§ Task brief: When you repeat the records, keep every word exact and drop each picture.

⟨

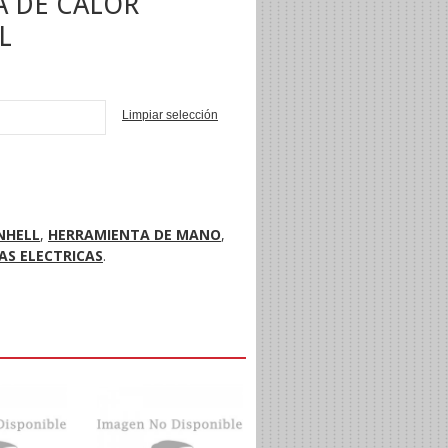
A DE CALOR
L
Limpiar selección
NI
NHELL
,
HERRAMIENTA DE MANO
,
AS ELECTRICAS
.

⟩

§ Exercise output:
A DE CALOR
L
Limpiar selección
NI
NHELL
,
HERRAMIENTA DE MANO
,
AS ELECTRICAS
.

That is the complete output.